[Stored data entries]
= Beginning of Section =

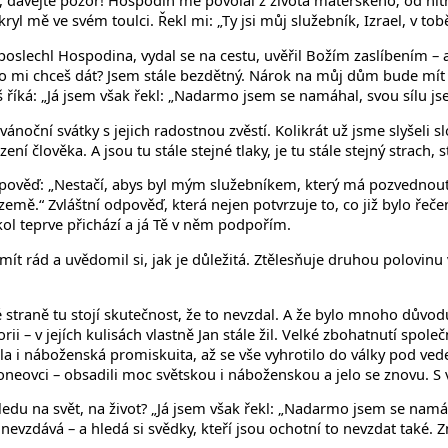
dy, dávejte pozor! Hospodin mě povolal z života mateřského; od n
yl mě ve svém toulci. Řekl mi: „Ty jsi můj služebník, Izrael, v tob
uposlechl Hospodina, vydal se na cestu, uvěřil Božím zaslíbením – 
 mi chceš dát? Jsem stále bezdětný. Nárok na můj dům bude mít d
ká: „Já jsem však řekl: „Nadarmo jsem se namáhal, svou sílu jse
oční svátky s jejich radostnou zvěstí. Kolikrát už jsme slyšeli slo
ení člověka. A jsou tu stále stejné tlaky, je tu stále stejný strach
odpověď: „Nestačí, abys byl mým služebníkem, který má pozvednout J
mě.“ Zvláštní odpověď, která nejen potvrzuje to, co již bylo řeče
 úkol teprve přichází a já Tě v něm podpořím.
mít rád a uvědomil si, jak je důležitá. Ztělesňuje druhou polovin
straně tu stojí skutečnost, že to nevzdal. A že bylo mnoho důvodů 
orii – v jejích kulisách vlastně Jan stále žil. Velké zbohatnutí s
a i náboženská promiskuita, až se vše vyhrotilo do války pod vede
eovci – obsadili moc světskou i náboženskou a jelo se znovu. S vě
u na svět, na život? „Já jsem však řekl: „Nadarmo jsem se namáha
vzdává – a hledá si svědky, kteří jsou ochotní to nevzdat také.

= End of Section =

**Directions for this task**
Extract all lines of the records above that include "Nadarmo".

**Task answer**
ká: „Já jsem však řekl: „Nadarmo jsem se namáhal, svou sílu jse
u na svět, na život? „Já jsem však řekl: „Nadarmo jsem se namáha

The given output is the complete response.